*** Block opens ***

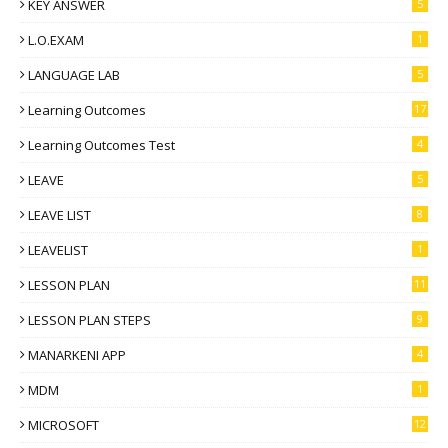
KEY ANSWER
5
L.O.EXAM
1
LANGUAGE LAB
5
Learning Outcomes
17
Learning Outcomes Test
4
LEAVE
5
LEAVE LIST
8
LEAVELIST
1
LESSON PLAN
11
LESSON PLAN STEPS
9
MANARKENI APP
4
MDM
1
MICROSOFT
12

*** Block closes ***

* WHAT TO DO *
In the records above, find each line with the word "Learning" and copy it out.

* RESPONSE BELOW *
Learning Outcomes
Learning Outcomes Test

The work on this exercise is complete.